(Transcribed page contents)
┏━━

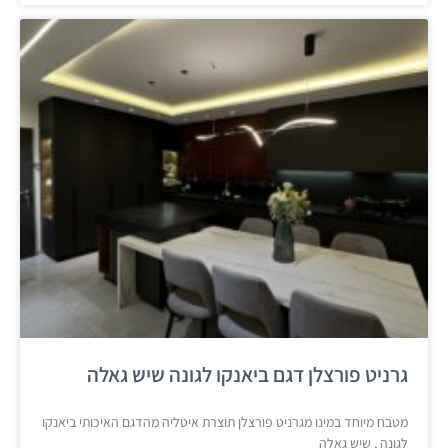
גרניט פורצלן דגם ביאנקו לגונה שיש גאלה
מטבח מיוחד במינו מגרניט פורצלן תוצרת איטליה מהדגם האיכותי ביאנקו
לגונה , שיש גאלה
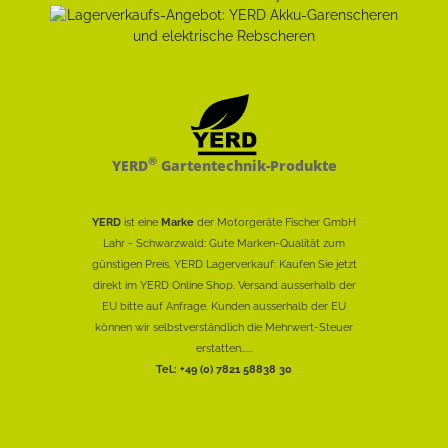
®
YERD
Gartentechnik-Produkte
YERD
ist eine
Marke
der Motorgeräte Fischer GmbH
Lahr - Schwarzwald: Gute Marken-Qualität zum
günstigen Preis. YERD Lagerverkauf: Kaufen Sie jetzt
direkt im YERD Online Shop. Versand ausserhalb der
EU bitte auf Anfrage. Kunden ausserhalb der EU
können wir selbstverständlich die Mehrwert-Steuer
erstatten......
Tel.: +49 (0) 7821 58838 30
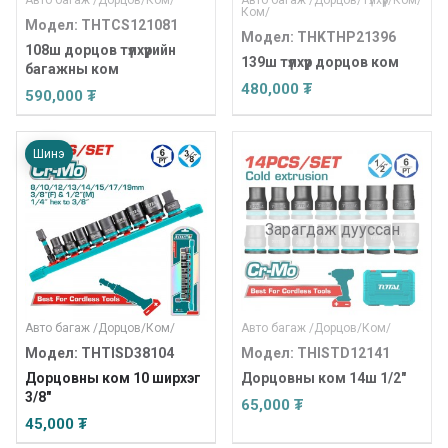
Авто багаж
/
Дорцов
/
Ком
/
Авто багаж
/
Дорцов
/
Түлхүүр
/
Ком
/
Ком
/
Модел: THTCS121081
Модел: THKTHP21396
108ш дорцов түлхүүрийн
139ш түлхүүр дорцов ком
багажны ком
480,000 ₮
590,000 ₮
Шинэ
Зарагдаж дууссан
Авто багаж
/
Дорцов
/
Ком
/
Авто багаж
/
Дорцов
/
Ком
/
Модел: THTISD38104
Модел: THISTD12141
Дорцовны ком 10 ширхэг
Дорцовны ком 14ш 1/2"
3/8"
65,000 ₮
45,000 ₮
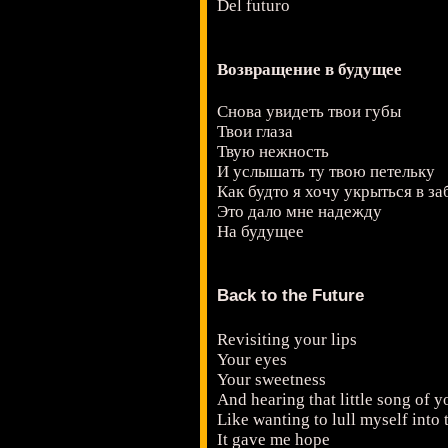
Del futuro
Возвращение в будущее
Снова увидеть твои губы
Твои глаза
Твую нежность
И услышать ту твою петельку
Как будто я хочу укрыться в за
Это дало мне надежду
На будущее
Back to the Future
Revisiting your lips
Your eyes
Your sweetness
And hearing that little song of y
Like wanting to lull myself into
It gave me hope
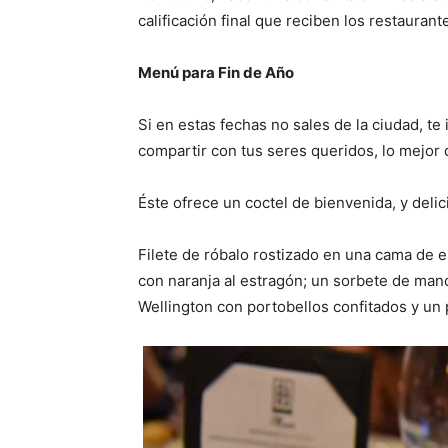
calificación final que reciben los restauran
Menú para Fin de Año
Si en estas fechas no sales de la ciudad, te 
compartir con tus seres queridos, lo mejor
Éste ofrece un coctel de bienvenida, y delic
Filete de róbalo rostizado en una cama de 
con naranja al estragón; un sorbete de mand
Wellington con portobellos confitados y un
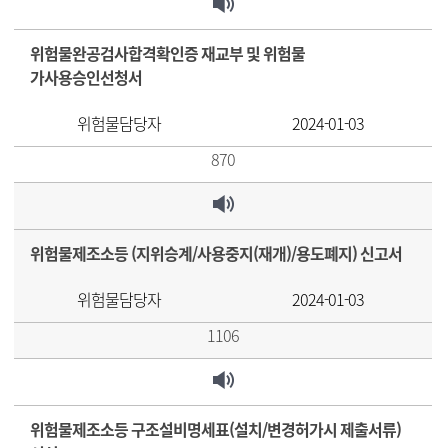
위험물완공검사합격확인증 재교부 및 위험물
가사용승인선청서
위험물담당자
2024-01-03
870
위험물제조소등 (지위승계/사용중지(재개)/용도폐지) 신고서
위험물담당자
2024-01-03
1106
위험물제조소등 구조설비명세표(설치/변경허가시 제출서류)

┗━━

All of the lines above should be printed exactly, minus the pictures.

גרניט פורצלן דגם ביאנקו לגונה שיש גאלה
מטבח מיוחד במינו מגרניט פורצלן תוצרת איטליה מהדגם האיכותי ביאנקו
לגונה , שיש גאלה
®
YERD
Gartentechnik-Produkte
YERD
ist eine
Marke
der Motorgeräte Fischer GmbH
Lahr - Schwarzwald: Gute Marken-Qualität zum
günstigen Preis. YERD Lagerverkauf: Kaufen Sie jetzt
direkt im YERD Online Shop. Versand ausserhalb der
EU bitte auf Anfrage. Kunden ausserhalb der EU
können wir selbstverständlich die Mehrwert-Steuer
erstatten......
Tel.: +49 (0) 7821 58838 30
Авто багаж
/
Дорцов
/
Ком
/
Авто багаж
/
Дорцов
/
Түлхүүр
/
Ком
/
Ком
/
Модел: THTCS121081
Модел: THKTHP21396
108ш дорцов түлхүүрийн
139ш түлхүүр дорцов ком
багажны ком
480,000 ₮
590,000 ₮
Шинэ
Зарагдаж дууссан
Авто багаж
/
Дорцов
/
Ком
/
Авто багаж
/
Дорцов
/
Ком
/
Модел: THTISD38104
Модел: THISTD12141
Дорцовны ком 10 ширхэг
Дорцовны ком 14ш 1/2"
3/8"
65,000 ₮
45,000 ₮
Del futuro
Возвращение в будущее
Снова увидеть твои губы
Твои глаза
Твую нежность
И услышать ту твою петельку
Как будто я хочу укрыться в за
Это дало мне надежду
На будущее
Back to the Future
Revisiting your lips
Your eyes
Your sweetness
And hearing that little song of y
Like wanting to lull myself into
It gave me hope
calificación final que reciben los restauran
Menú para Fin de Año
Si en estas fechas no sales de la ciudad, te 
compartir con tus seres queridos, lo mejor
Éste ofrece un coctel de bienvenida, y delic
Filete de róbalo rostizado en una cama de 
con naranja al estragón; un sorbete de mand
Wellington con portobellos confitados y un
위험물완공검사합격확인증 재교부 및 위험물
가사용승인선청서
위험물담당자
2024-01-03
870
위험물제조소등 (지위승계/사용중지(재개)/용도폐지) 신고서
위험물담당자
2024-01-03
1106
위험물제조소등 구조설비명세표(설치/변경허가시 제출서류)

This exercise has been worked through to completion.